5420B - PARENT-TEACHER CONFERENCES
The parent-teacher conference can play a significant role in the education of our students in three (3) important ways:
- providing the teacher with vital information from parents that will strengthen the plans and strategies the teacher uses with a student
- helping parents understand more clearly what the school and the teacher are trying to accomplish with a student, what is required for students to accomplish such results, and what the parent can do to facilitate the process
- building a strong home-school partnership that has implications for support of school programs beyond particular classroom or grade
In a parent-teacher conference following the school's receipt of the statewide assessment results, a teacher of a student who has taken a statewide assessment shall discuss with the parent the child's individual results on the statewide assessment.
Each principal, in collaboration with the school staff, should incorporate a parent-teacher conference plan as part of the educational plan that each building is to design and implement each year.
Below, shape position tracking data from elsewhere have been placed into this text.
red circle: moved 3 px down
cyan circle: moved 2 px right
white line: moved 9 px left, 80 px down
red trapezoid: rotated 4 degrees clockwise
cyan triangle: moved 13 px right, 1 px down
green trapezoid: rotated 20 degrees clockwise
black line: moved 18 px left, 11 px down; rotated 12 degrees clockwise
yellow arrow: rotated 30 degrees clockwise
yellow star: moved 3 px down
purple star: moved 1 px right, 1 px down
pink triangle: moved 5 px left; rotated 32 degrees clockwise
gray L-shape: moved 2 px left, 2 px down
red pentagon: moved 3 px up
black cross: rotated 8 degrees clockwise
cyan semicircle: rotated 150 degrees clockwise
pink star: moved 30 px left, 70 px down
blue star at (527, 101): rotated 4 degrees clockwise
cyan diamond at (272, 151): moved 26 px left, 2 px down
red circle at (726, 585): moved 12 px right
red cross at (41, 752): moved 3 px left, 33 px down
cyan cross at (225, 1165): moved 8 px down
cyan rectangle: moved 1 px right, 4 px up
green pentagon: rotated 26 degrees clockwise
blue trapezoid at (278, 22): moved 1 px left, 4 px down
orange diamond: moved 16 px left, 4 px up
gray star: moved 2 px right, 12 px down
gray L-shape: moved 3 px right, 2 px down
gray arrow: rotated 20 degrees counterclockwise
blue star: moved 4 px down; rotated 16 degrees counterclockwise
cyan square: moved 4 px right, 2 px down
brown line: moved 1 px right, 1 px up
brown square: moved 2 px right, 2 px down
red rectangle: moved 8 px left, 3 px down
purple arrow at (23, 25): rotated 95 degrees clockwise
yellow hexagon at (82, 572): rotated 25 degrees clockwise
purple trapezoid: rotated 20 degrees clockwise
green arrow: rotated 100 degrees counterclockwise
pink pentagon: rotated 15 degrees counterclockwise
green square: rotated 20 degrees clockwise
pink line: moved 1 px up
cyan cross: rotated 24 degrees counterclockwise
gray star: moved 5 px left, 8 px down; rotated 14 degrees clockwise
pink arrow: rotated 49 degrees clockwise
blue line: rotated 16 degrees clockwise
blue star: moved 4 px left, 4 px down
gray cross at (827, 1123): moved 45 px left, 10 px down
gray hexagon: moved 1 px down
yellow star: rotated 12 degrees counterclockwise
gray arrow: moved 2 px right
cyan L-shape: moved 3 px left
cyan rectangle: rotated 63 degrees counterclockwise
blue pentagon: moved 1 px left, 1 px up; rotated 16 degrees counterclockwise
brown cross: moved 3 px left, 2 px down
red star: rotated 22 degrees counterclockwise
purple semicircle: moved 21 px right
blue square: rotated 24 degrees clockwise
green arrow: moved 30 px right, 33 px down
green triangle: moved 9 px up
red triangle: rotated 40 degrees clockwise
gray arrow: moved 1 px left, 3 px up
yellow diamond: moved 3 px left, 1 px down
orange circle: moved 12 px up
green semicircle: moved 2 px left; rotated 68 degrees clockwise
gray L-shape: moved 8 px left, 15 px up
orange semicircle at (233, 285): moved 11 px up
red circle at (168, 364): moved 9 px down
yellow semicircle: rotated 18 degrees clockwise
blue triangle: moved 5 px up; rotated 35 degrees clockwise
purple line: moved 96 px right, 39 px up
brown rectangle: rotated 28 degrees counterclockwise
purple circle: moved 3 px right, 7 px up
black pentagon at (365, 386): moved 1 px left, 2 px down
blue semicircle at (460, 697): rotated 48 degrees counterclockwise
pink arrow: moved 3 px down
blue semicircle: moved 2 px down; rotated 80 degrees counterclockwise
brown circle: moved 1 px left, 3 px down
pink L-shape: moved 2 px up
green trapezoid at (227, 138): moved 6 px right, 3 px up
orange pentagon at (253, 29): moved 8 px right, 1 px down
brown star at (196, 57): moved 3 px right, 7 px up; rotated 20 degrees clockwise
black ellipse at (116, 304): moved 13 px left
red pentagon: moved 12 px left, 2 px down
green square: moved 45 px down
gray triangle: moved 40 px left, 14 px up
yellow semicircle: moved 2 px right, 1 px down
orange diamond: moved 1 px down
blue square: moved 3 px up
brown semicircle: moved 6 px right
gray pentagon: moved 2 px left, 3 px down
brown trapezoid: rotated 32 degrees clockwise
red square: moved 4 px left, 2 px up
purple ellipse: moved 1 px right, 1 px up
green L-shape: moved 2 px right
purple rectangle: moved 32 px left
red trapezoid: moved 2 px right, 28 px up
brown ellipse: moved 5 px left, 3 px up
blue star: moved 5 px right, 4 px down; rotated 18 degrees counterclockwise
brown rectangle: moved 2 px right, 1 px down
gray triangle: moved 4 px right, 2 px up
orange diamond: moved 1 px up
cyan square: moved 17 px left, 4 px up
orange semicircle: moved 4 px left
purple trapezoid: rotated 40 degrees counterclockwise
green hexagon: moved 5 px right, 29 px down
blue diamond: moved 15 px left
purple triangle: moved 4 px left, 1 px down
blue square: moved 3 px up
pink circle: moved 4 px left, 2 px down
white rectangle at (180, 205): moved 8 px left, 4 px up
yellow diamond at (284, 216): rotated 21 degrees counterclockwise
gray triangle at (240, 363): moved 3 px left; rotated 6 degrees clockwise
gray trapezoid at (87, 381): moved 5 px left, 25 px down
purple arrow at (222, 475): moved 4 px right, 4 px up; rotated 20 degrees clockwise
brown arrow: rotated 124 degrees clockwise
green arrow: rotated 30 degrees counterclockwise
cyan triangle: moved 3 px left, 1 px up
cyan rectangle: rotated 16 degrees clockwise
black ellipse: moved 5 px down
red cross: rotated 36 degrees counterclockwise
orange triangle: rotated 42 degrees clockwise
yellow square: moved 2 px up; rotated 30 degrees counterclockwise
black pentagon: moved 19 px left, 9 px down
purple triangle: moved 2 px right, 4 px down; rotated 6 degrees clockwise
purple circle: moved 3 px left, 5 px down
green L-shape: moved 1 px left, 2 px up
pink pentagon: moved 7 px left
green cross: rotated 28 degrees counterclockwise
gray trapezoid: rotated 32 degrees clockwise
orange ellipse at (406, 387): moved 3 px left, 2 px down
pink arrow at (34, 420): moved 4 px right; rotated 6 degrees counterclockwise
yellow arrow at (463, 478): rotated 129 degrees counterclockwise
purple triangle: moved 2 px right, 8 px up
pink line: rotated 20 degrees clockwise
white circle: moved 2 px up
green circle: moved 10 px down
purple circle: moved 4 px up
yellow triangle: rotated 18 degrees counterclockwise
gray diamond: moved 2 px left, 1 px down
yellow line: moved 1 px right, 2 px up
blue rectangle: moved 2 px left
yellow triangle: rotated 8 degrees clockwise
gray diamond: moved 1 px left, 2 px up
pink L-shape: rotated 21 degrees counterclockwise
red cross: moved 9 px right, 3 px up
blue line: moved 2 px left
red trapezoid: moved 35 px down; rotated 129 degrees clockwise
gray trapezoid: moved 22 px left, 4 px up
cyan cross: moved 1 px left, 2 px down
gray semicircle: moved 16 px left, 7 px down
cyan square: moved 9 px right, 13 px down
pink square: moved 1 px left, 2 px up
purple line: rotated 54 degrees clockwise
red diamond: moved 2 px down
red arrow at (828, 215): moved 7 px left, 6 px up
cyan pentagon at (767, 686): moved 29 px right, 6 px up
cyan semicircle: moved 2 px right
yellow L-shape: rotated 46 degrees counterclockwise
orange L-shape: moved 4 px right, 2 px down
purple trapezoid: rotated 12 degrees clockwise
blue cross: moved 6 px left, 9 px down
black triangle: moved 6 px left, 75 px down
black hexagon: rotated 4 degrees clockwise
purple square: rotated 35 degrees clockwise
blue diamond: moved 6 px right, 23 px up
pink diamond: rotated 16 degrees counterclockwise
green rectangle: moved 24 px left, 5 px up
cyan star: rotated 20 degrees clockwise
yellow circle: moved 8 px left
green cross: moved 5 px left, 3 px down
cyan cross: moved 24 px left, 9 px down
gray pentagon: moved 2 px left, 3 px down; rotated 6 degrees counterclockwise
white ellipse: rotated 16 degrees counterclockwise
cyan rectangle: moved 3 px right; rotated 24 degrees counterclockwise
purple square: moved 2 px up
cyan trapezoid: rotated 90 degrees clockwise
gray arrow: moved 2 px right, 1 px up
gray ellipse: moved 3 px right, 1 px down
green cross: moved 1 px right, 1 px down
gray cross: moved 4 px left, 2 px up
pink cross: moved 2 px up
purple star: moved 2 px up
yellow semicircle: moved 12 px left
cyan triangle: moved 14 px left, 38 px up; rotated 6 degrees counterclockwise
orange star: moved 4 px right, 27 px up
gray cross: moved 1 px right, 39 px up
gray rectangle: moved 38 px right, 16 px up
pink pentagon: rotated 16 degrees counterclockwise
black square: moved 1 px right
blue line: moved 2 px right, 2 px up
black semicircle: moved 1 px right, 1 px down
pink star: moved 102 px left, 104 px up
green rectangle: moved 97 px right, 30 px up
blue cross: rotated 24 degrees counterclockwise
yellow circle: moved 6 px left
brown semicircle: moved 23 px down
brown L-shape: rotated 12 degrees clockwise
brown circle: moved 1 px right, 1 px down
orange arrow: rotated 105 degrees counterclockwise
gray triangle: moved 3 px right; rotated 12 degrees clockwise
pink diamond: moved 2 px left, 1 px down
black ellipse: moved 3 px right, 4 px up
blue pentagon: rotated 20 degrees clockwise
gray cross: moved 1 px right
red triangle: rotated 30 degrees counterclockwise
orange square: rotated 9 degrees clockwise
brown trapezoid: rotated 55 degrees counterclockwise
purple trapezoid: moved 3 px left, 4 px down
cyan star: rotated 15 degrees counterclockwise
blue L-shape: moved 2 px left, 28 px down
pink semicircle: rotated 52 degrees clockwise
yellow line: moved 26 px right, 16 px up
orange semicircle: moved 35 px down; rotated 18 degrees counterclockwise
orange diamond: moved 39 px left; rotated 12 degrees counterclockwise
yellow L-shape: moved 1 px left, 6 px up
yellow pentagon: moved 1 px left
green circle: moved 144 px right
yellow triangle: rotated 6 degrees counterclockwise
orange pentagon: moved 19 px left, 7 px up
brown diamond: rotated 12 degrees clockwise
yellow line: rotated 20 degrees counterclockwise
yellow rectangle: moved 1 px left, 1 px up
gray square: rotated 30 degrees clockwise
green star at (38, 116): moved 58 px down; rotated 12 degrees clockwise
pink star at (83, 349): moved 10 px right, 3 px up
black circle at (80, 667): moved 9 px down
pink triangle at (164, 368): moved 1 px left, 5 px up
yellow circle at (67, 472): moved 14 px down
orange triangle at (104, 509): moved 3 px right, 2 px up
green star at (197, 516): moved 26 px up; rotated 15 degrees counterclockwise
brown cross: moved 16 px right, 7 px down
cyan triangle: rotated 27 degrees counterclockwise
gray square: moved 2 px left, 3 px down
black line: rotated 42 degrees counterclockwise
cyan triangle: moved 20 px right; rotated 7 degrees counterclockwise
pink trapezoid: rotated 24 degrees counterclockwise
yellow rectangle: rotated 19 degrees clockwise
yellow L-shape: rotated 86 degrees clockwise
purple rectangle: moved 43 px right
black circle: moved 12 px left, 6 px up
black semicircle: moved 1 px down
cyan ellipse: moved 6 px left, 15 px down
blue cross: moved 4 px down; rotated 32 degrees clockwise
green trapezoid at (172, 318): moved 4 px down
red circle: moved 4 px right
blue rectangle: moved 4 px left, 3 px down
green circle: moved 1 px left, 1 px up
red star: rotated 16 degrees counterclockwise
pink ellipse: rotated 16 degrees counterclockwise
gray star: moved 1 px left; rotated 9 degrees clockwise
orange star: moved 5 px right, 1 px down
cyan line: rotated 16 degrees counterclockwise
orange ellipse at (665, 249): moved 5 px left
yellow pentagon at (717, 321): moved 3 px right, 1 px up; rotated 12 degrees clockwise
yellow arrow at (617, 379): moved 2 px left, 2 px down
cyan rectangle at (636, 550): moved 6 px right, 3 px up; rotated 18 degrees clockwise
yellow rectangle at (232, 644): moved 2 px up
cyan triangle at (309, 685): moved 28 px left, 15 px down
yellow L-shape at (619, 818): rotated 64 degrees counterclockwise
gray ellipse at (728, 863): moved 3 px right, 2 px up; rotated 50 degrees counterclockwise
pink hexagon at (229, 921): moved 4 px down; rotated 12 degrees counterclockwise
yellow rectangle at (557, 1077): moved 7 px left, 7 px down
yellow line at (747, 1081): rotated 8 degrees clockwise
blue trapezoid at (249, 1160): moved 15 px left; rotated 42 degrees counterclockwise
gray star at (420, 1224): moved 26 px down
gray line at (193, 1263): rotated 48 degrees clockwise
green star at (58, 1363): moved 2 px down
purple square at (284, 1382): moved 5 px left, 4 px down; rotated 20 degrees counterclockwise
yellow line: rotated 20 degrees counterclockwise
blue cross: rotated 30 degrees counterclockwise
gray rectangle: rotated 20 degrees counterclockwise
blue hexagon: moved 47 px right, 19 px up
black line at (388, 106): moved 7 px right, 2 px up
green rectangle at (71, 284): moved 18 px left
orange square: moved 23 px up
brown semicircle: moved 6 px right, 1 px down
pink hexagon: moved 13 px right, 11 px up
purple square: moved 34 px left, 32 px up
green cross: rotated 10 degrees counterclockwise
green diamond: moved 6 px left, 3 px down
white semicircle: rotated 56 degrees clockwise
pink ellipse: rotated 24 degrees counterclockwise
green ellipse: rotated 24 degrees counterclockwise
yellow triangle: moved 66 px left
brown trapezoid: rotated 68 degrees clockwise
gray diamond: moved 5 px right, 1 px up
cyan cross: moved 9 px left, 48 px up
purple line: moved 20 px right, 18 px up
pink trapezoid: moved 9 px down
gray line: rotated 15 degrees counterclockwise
Among the strategies contained in such a conference plan should be:
- creating an environment in which the interaction with parents is based on a partnership mindset rather than one which communicates "we know and tell, you don't know, so listen";
- beginning an open-house or initial conference with a clear, concise description for each academic area of:
- what the desired learning outcomes are for the year;
- why it is important that the student both acquires and then applies those learnings;
- what learning processes and strategies the student will need to be able to use to achieve such outcomes;
- what techniques, strategies, and other actions the teacher will be using to help the student achieve the outcomes;
- providing opportunities for parents to ask questions regarding both the ends and the means and to suggest additions and modifications to both;
- ensuring that at any special conferences with parents, the parents leave with:
- one (1) or more action plans for helping their child which the teacher and parent have developed and agreed upon;
- a clear understanding of what progress reports and report cards will contain; how they should be interpreted and how they should be used by parents in supporting their child's learning efforts.